WORK TO BE COMPLETED: If a line below contains the string "泰禾股份", return that line.
--- WORKING DATA Enclosed Below ---
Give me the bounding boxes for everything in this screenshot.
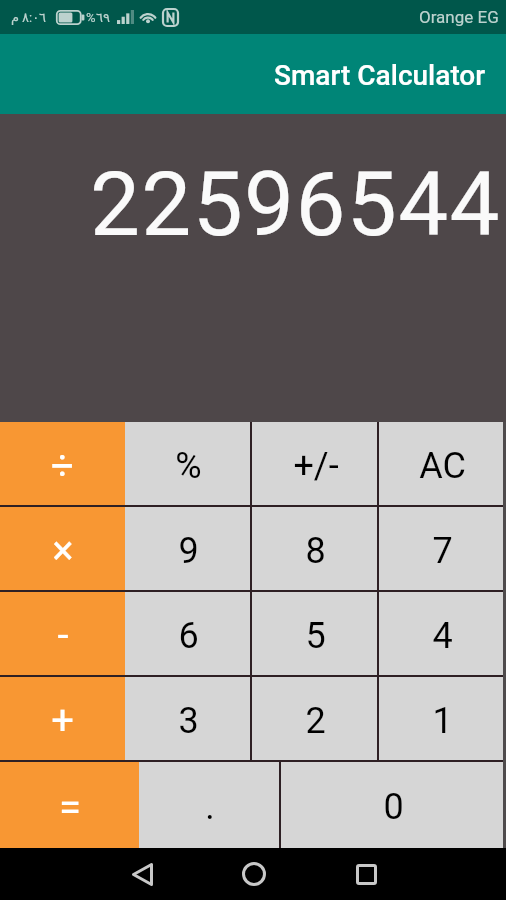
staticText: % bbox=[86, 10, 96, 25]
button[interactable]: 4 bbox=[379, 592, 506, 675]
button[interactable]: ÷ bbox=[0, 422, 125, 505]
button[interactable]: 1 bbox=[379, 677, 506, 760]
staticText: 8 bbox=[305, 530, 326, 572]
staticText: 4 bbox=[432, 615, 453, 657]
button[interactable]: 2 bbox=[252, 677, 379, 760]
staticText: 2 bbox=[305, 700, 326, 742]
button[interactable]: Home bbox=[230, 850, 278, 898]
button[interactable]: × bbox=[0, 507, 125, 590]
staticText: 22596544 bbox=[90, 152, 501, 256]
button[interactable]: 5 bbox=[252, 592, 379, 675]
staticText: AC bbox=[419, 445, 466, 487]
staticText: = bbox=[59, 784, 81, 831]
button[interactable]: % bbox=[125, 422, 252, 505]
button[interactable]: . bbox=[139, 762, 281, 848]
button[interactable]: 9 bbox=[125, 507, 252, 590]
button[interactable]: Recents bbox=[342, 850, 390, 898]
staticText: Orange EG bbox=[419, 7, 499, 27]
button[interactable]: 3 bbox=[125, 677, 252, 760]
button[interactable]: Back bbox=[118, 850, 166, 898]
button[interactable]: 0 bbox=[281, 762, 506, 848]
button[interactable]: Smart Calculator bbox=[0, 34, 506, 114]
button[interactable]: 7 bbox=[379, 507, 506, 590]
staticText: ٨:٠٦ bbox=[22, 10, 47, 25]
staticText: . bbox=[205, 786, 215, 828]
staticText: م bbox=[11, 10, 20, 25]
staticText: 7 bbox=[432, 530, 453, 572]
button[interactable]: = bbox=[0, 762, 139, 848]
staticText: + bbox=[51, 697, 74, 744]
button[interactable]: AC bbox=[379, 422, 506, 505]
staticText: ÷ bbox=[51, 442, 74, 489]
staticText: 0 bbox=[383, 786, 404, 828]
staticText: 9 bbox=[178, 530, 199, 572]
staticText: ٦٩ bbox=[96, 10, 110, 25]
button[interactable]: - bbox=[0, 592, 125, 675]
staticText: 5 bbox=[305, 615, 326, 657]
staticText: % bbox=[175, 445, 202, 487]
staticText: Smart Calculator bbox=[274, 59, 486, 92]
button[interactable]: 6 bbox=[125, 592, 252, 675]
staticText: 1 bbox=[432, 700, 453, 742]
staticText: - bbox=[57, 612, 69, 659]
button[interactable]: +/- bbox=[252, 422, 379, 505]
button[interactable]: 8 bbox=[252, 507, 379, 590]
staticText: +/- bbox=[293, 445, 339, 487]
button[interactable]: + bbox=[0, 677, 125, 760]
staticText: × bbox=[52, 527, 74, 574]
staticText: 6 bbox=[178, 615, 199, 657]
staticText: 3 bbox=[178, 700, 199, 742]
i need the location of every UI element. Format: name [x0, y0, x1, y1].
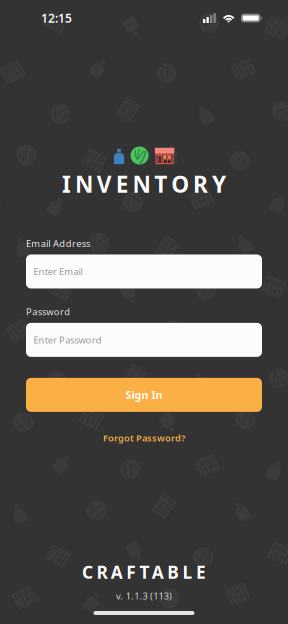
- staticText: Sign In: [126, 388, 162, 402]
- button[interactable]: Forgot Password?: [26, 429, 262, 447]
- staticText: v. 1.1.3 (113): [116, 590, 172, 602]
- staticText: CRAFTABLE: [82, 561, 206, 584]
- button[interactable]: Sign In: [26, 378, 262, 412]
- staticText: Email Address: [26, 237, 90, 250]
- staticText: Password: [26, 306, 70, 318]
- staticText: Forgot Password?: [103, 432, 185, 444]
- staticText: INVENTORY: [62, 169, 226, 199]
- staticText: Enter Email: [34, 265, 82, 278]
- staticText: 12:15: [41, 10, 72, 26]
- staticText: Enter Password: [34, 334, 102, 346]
--- End of Enclosed WORKING DATA ---
--- WORKING DATA Enclosed Below ---
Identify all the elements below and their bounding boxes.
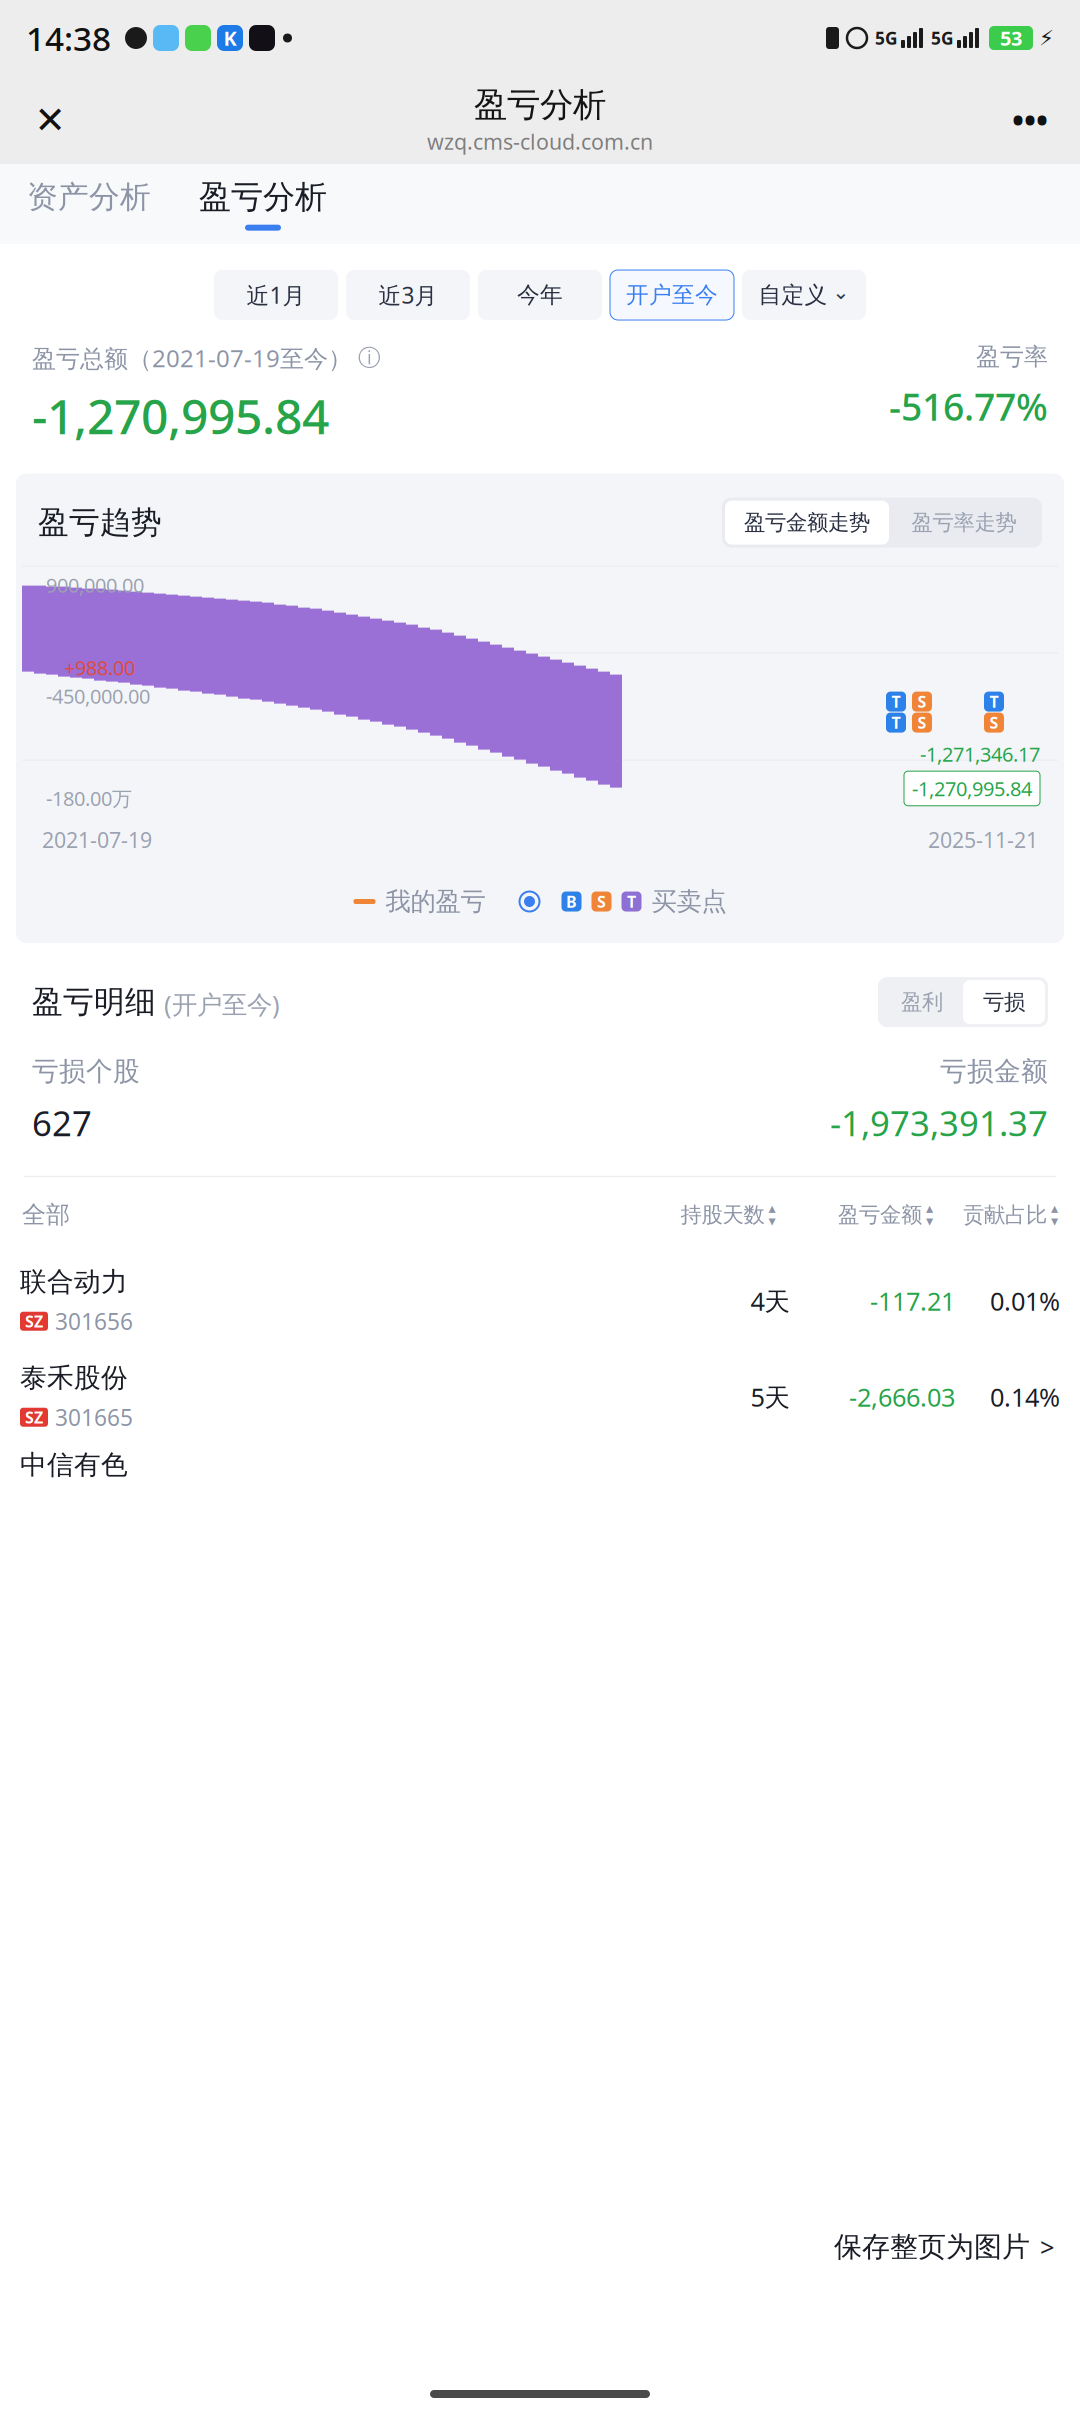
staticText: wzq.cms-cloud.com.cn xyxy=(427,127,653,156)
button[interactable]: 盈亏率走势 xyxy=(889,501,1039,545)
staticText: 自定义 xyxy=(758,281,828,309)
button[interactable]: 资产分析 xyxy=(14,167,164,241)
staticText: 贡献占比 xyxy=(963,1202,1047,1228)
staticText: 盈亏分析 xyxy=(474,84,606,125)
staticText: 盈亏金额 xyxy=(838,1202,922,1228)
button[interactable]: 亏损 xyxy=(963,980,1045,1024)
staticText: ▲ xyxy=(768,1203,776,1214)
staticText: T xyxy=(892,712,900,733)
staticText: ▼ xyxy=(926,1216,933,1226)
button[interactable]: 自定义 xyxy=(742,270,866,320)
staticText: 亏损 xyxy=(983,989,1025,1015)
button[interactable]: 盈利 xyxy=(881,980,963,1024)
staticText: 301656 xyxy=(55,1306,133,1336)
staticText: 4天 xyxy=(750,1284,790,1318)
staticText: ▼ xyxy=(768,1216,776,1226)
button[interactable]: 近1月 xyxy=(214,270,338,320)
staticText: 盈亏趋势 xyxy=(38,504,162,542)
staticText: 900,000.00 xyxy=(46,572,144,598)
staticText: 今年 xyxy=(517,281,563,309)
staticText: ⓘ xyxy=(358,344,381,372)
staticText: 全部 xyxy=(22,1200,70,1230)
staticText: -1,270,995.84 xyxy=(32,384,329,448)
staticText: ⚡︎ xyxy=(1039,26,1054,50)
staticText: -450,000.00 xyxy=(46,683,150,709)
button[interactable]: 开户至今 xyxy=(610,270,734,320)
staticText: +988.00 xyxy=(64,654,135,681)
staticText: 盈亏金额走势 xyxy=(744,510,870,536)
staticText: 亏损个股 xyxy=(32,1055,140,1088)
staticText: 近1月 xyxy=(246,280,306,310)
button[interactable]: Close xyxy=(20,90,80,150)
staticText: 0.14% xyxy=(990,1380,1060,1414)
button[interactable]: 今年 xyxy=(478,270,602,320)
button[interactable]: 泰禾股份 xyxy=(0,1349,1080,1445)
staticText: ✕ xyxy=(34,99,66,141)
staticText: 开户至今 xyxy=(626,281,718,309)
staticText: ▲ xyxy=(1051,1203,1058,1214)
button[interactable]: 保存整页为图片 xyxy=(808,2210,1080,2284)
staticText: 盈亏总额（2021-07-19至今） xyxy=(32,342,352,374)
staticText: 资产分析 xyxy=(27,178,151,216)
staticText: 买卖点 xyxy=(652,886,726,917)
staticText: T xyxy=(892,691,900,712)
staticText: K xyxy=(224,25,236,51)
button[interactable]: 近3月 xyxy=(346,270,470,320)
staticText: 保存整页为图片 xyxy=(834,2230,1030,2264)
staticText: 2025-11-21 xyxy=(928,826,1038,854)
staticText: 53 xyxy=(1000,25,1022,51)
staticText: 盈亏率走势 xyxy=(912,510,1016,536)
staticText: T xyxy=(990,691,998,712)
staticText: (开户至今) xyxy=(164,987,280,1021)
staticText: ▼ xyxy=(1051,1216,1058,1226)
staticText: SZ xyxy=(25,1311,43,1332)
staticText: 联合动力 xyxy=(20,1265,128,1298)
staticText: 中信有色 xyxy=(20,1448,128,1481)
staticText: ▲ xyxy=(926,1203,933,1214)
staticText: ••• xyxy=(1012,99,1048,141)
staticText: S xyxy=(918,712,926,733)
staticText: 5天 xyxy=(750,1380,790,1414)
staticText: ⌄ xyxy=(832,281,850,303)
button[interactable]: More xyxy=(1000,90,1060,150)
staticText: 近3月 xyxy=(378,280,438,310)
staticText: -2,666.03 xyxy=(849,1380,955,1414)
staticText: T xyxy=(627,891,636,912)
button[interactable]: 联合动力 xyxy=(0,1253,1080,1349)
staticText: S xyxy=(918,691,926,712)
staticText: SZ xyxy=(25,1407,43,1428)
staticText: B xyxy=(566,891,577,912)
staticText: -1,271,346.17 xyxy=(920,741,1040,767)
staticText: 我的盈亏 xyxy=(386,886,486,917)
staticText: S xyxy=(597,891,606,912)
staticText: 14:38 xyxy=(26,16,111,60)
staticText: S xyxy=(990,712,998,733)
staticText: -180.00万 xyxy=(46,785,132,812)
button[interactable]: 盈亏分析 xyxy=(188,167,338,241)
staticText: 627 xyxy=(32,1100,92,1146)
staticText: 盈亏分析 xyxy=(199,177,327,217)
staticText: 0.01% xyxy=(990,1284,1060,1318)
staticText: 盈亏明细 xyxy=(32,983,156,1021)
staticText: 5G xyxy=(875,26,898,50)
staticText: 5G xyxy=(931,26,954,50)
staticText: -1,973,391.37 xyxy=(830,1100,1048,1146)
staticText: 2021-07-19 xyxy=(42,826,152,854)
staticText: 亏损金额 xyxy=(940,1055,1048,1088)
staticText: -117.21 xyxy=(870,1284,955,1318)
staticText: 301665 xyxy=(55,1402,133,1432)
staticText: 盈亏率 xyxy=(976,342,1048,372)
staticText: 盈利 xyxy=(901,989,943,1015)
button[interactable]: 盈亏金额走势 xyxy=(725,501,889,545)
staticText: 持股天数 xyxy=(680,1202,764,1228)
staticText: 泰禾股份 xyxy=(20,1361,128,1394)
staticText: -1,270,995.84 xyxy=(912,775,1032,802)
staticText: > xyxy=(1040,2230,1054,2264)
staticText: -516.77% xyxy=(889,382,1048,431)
--- End of Enclosed WORKING DATA ---
RESULT:
button[interactable]: 泰禾股份 xyxy=(0,1349,1080,1445)
staticText: 泰禾股份 xyxy=(20,1361,128,1394)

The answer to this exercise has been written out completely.